From f19cab60f7bfe8ba5c6f620441bb52627b6ac55f Mon Sep 17 00:00:00 2001
From: pyr0ball <pyroballpcs@gmail.com>
Date: Wed, 8 Apr 2026 14:22:06 -0700
Subject: [PATCH] =?UTF-8?q?feat:=20sft=20router=20=E2=80=94=20/queue,=20/s?=
 =?UTF-8?q?ubmit,=20/undo=20endpoints?=
MIME-Version: 1.0
Content-Type: text/plain; charset=UTF-8
Content-Transfer-Encoding: 8bit

---
 app/sft.py        |  86 +++++++++++++++++++++++++++
 tests/test_sft.py | 144 ++++++++++++++++++++++++++++++++++++++++++++++
 2 files changed, 230 insertions(+)

diff --git a/app/sft.py b/app/sft.py
index 1609e80..71cf04e 100644
--- a/app/sft.py
+++ b/app/sft.py
@@ -118,3 +118,89 @@ def post_import(req: ImportRequest):
     if run is None:
         raise HTTPException(404, f"Run {req.run_id!r} not found in bench_results_dir")
     return import_run(run["sft_path"], _SFT_DATA_DIR)
+
+
+# ── GET /queue ─────────────────────────────────────────────────────────────
+
+@router.get("/queue")
+def get_queue(page: int = 1, per_page: int = 20):
+    """Return paginated needs_review candidates."""
+    records = _read_candidates()
+    pending = [r for r in records if r.get("status") == "needs_review"]

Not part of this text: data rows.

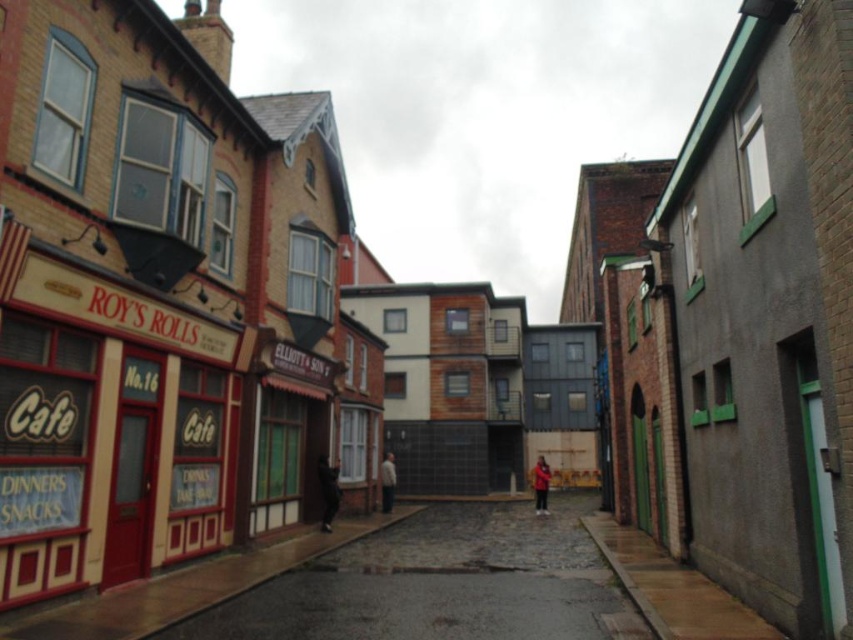 You are a costume designer preparing for a scene where two actors need to walk side by side through a narrow alley. The alley is only wide enough for one person. You have a dark gray fabric jacket at center and a red fabric coat at center. Which actor should wear which costume to ensure they can pass through the alley without the garments touching each other?

The dark gray fabric jacket at center is narrower than the red fabric coat at center. To ensure they can pass through the alley without the garments touching, the actor wearing the dark gray fabric jacket at center should go first, followed by the actor in the red fabric coat at center, or they can adjust their positions so the narrower jacket is on the side closer to the wall.

You are a costume designer examining the jackets in the image. The dark gray fabric jacket at center and the white matte jacket at center are both part of a costume set. Which jacket is positioned higher on the model?

The dark gray fabric jacket at center is located above the white matte jacket at center, so it is positioned higher on the model. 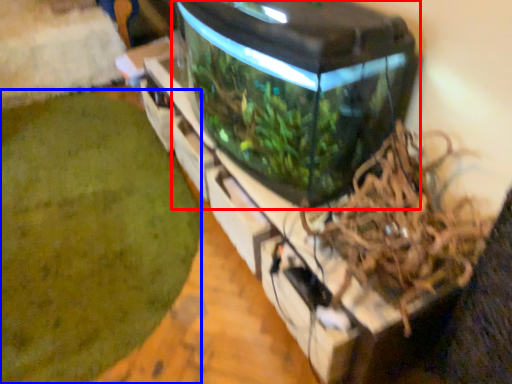 Question: Which object is further to the camera taking this photo, water tank (highlighted by a red box) or debris (highlighted by a blue box)?

Choices:
 (A) water tank
 (B) debris

Answer: (B) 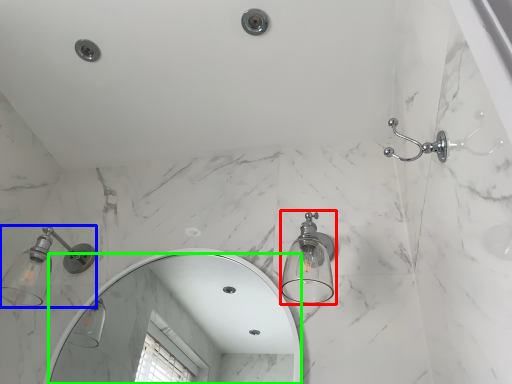 Question: Which is nearer to the light fixture (highlighted by a red box)? light fixture (highlighted by a blue box) or mirror (highlighted by a green box).

Choices:
 (A) light fixture
 (B) mirror

Answer: (A) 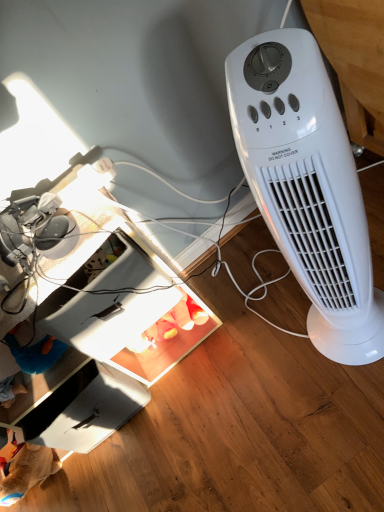 Question: Is white cardboard drawer at lower left facing towards white plastic heater at right?

Choices:
 (A) yes
 (B) no

Answer: (B)

Question: Does white cardboard drawer at lower left have a smaller size compared to white plastic heater at right?

Choices:
 (A) yes
 (B) no

Answer: (A)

+    start = (page - 1) * per_page
+    return {
+        "items": pending[start:start + per_page],
+        "total": len(pending),
+        "page": page,
+        "per_page": per_page,
+    }
+
+
+# ── POST /submit ───────────────────────────────────────────────────────────
+
+class SubmitRequest(BaseModel):
+    id: str
+    action: str  # "correct" | "discard" | "flag"
+    corrected_response: str | None = None
+
+
+@router.post("/submit")
+def post_submit(req: SubmitRequest):
+    """Record a reviewer decision for one SFT candidate."""

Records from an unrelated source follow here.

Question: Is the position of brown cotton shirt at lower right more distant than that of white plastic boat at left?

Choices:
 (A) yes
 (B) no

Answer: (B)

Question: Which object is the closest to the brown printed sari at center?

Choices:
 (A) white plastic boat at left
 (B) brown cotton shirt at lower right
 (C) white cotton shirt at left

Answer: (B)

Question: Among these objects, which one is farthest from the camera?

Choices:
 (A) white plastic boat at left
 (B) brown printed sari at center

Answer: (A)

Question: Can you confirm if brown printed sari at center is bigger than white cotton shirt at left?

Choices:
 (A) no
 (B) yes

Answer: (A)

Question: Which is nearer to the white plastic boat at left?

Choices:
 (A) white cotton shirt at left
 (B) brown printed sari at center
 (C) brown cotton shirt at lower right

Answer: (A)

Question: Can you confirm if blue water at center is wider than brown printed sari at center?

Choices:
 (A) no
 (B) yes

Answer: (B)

+    if req.action not in ("correct", "discard", "flag"):
+        raise HTTPException(422, f"Unknown action {req.action!r}")
+    if req.action == "correct":
+        if not req.corrected_response or not req.corrected_response.strip():
+            raise HTTPException(422, "corrected_response must be non-empty when action is 'correct'")
+
+    records = _read_candidates()
+    idx = next((i for i, r in enumerate(records) if r.get("id") == req.id), None)
+    if idx is None:
+        raise HTTPException(404, f"Record {req.id!r} not found")
+
+    record = records[idx]
+    if record.get("status") != "needs_review":
+        raise HTTPException(409, f"Record is not in needs_review state (current: {record.get('status')})")
+
+    if req.action == "correct":
+        records[idx] = {**record, "status": "approved", "corrected_response": req.corrected_response}
+        _write_candidates(records)
+        append_jsonl(_approved_file(), records[idx])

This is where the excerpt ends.